Hasard ou détermination ? Le statut du superhéros face à l’Histoire semble interroger une troisième voie, celle du « grand Homme », conformément à certaines philosophies de l’Histoire. Selon cette approche, seul un grand homme est capable de faire basculer l’ordre des choses. Littéralement, il fait l’Histoire, et dans l’optique de Hegel, il s’agit généralement d’un homme d’État, brillant et novateur, au service de son peuple qu’il entend guider vers un changement définitif. L’adaptation filmée montre le Comédien assassiner le Président John Fitzgerald Kennedy en 1963, alors que le Doc Manhattan, dans sa conscience altérée du temps, capable de figurer simultanément le passé et l’avenir, décide de ne pas intervenir. Cet épisode est habile à de nombreux égards car c’est le grand homme qui ici est assassiné, passant le relai à son exécuteur, lui qui finalement, changera l’Histoire. En parallèle, le Doc Manhattan, seul homme qui en dernier ressort, dépasse les hommes, reste marqué par l’inertie en décidant justement de ne pas modifier le cours des choses.

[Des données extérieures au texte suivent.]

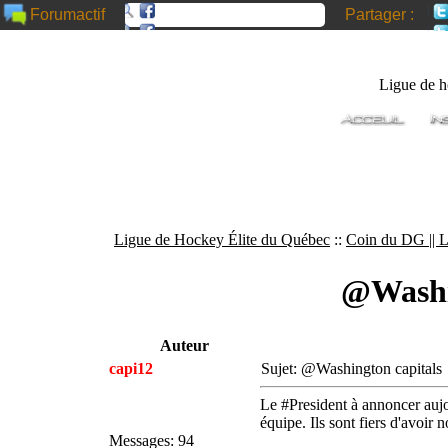
Partager :
Forumactif
Ligue de 
Ligue de Hockey Élite du Québec
::
Coin du DG ||
@Washin
Auteur
capi12
Sujet: @Washington capital
Le #President à annoncer auj
équipe. Ils sont fiers d'av
Messages
:
94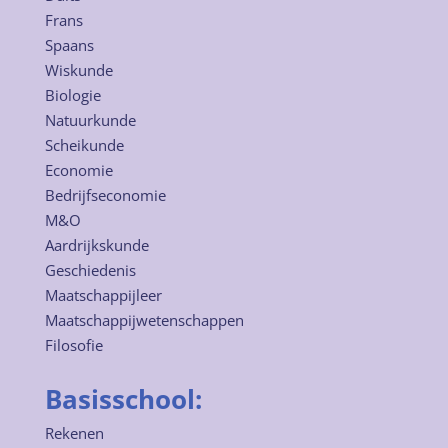
Frans
Spaans
Wiskunde
Biologie
Natuurkunde
Scheikunde
Economie
Bedrijfseconomie
M&O
Aardrijkskunde
Geschiedenis
Maatschappijleer
Maatschappijwetenschappen
Filosofie
Basisschool:
Rekenen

Cette thématique du grand homme est donc contredite par l’idée finalement très vague de superhéros, l’assassinat nous indique que les hommes ne peuvent renoncer à un certain fatalisme médiocre et meurtrier, finissant par s’entretuer, tandis que l’être le plus proche de Dieu et donc le plus apte à modifier le cours de l’Histoire, choisit la voie de l’indifférence. La notion de responsabilité se fait elle-même flottante, car les protagonistes de Watchmen composent deux ordres distincts mais parallèles, celui de la réalisation de soi et celui de la réalisation du monde. Nous passons constamment de l’individuel au politique, des désirs de gloire et de reconnaissance à l’avenir de l’humanité.